Persistence of natural populations during periods of climate change depends on both migration (range shifts) and adaptation. Organisms are locally adapted to their environment and risk becoming maladapted if rate of climate change exceeds their capacity to respond through migration or in situ evolutionary adaptation. Numerous paleoecological studies have documented species range shifts in response to Quaternary climate fluctuations based on fossil records. The strong evidence for range shifts has also contributed to the assumption that adaptation was not a major response to past climate change. The rationale is that if adaptation was an effective response to cope with past climate change, then species should have maintained their original geographic distribution without migrating or reducing populations size during major climate shifts. This assumption ignores the possibility that a changing environment capable of causing massive demographic shifts is also likely to induce major selection events. Here we assess ecological, biogeographic and evolutionary processes that allowed persistence of white spruce (Picea glauca) populations during the Last Glacial Maximum (LGM) in Eastern Beringia (Alaska and Yukon), a climate refugium north of the North American ice sheets. To this end, we deploy an integrative approach combining population genomics analysis of more than 4200 annotated genes and species paleodistribution modeling (paleoSDM).
Results/Conclusions
Genetic assignment tests along with paleoSDM indicate that modern-day white spruce range in Eastern Beringia includes five distinct glacial lineages.

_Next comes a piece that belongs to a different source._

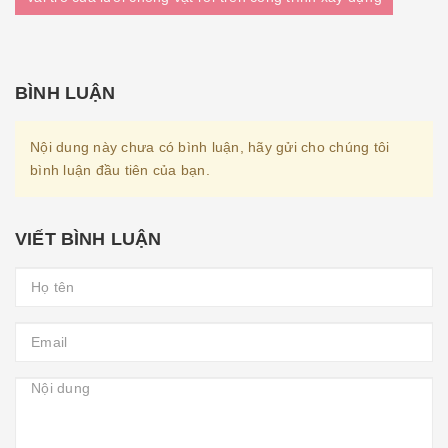
BÌNH LUẬN
Nội dung này chưa có bình luận, hãy gửi cho chúng tôi
bình luận đầu tiên của bạn.
VIẾT BÌNH LUẬN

Four of these arose from local expansion of in situ refugial populations that persisted through the Last Glacial Maximum in Alaska, whereas another lineage, found in Yukon, likely originate from long-distance postglacial colonization from an extra-regional refugium located south of the ice-sheets. A genome scan identified genes putatively under selection that exhibit high correlation with LGM paleoenvironment (n = 68 genes), with modern-day environmental gradient (n = 162 genes), or with both environments (n = 41 genes). This result illustrates the concept of temporal conditional neutrality, whereby alleles can be favored in glacial environments while currently being neutral and vice-versa. Gene ontology enrichment analyses suggest that genes putatively adapted to glacial conditions are overrepresented for biological functions related to abiotic stress responses (e.g. drought), while those subject to contemporary natural selection are overrepresented for biological functions related to increased competitive ability (e.g. morphogenesis, development, reproduction, phenology, growth, response to fire). To our knowledge, this study represents the first empirical attempt to assess the role of local adaptation to Quaternary climate change.